[Saved entries]
· · ·

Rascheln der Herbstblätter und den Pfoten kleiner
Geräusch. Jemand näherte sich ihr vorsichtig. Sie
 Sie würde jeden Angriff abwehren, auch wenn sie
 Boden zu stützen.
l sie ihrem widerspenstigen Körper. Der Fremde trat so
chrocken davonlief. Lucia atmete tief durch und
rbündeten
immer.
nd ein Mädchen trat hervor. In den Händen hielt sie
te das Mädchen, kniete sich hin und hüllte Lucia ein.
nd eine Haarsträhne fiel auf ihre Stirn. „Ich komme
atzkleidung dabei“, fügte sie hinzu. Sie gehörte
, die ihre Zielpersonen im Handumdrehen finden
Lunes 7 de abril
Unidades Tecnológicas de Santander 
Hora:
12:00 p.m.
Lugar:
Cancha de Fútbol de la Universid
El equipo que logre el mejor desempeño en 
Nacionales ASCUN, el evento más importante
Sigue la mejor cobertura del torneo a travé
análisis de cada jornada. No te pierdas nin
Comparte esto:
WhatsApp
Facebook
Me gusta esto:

· · ·

Your task -> Would you set down all the lines above, exactly and in full?

Worked solution ->
Rascheln der Herbstblätter und den Pfoten kleiner
Geräusch. Jemand näherte sich ihr vorsichtig. Sie
 Sie würde jeden Angriff abwehren, auch wenn sie
 Boden zu stützen.
l sie ihrem widerspenstigen Körper. Der Fremde trat so
chrocken davonlief. Lucia atmete tief durch und
rbündeten
immer.
nd ein Mädchen trat hervor. In den Händen hielt sie
te das Mädchen, kniete sich hin und hüllte Lucia ein.
nd eine Haarsträhne fiel auf ihre Stirn. „Ich komme
atzkleidung dabei“, fügte sie hinzu. Sie gehörte
, die ihre Zielpersonen im Handumdrehen finden
Lunes 7 de abril
Unidades Tecnológicas de Santander 
Hora:
12:00 p.m.
Lugar:
Cancha de Fútbol de la Universid
El equipo que logre el mejor desempeño en 
Nacionales ASCUN, el evento más importante
Sigue la mejor cobertura del torneo a travé
análisis de cada jornada. No te pierdas nin
Comparte esto:
WhatsApp
Facebook
Me gusta esto:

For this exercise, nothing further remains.